» Task inputs:
* * * * * * *

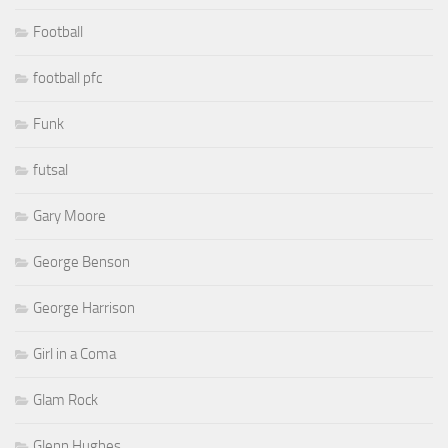
Football
football pfc
Funk
futsal
Gary Moore
George Benson
George Harrison
Girl in a Coma
Glam Rock
Glenn Hughes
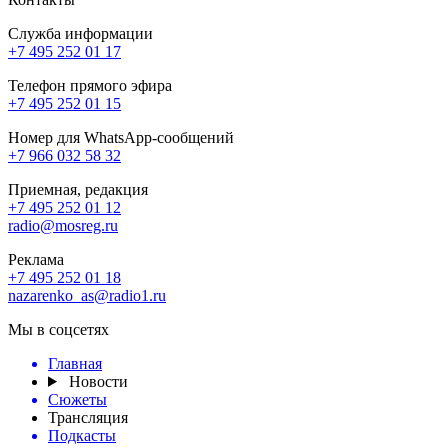
Служба информации
+7 495 252 01 17
Телефон прямого эфира
+7 495 252 01 15
Номер для WhatsApp-сообщений
+7 966 032 58 32
Приемная, редакция
+7 495 252 01 12
radio@mosreg.ru
Реклама
+7 495 252 01 18
nazarenko_as@radio1.ru
Мы в соцсетях
Главная
Новости
Сюжеты
Трансляция
Подкасты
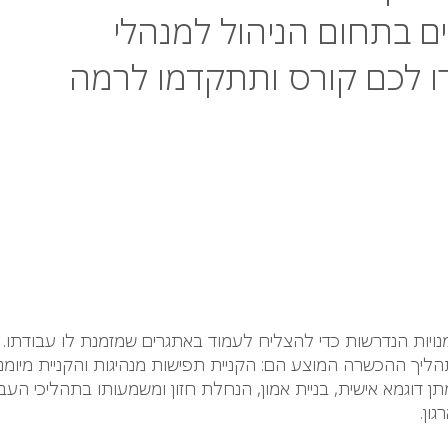
ם בתחום הניהול למנהלי
נה ומנהלי QA – בחרו לכם קורס ותתקדמו לרמה
נויות הנדרשות כדי להצליח לעמוד באתגרים שמזמנת לו עבודתו.
ריים בהם יתמקד תהליך ההכשרה המוצע הם: הקניית תפישות מנהיגות והקניית מ
וגמא אישית, בניית אמון, הנחלת חזון ומשמעותו בתהליכי העבודה ה
ון.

* * * * * * *

» Prompt:
No pictures belong in the copy: reproduce exactly the lines above from the one that contains "495 252 01 18" through the last line of the entries.

» Result for this task:
+7 495 252 01 18
nazarenko_as@radio1.ru
Мы в соцсетях
Главная
Новости
Сюжеты
Трансляция
Подкасты
ם בתחום הניהול למנהלי
נה ומנהלי QA – בחרו לכם קורס ותתקדמו לרמה
נויות הנדרשות כדי להצליח לעמוד באתגרים שמזמנת לו עבודתו.
ריים בהם יתמקד תהליך ההכשרה המוצע הם: הקניית תפישות מנהיגות והקניית מ
וגמא אישית, בניית אמון, הנחלת חזון ומשמעותו בתהליכי העבודה ה
ון.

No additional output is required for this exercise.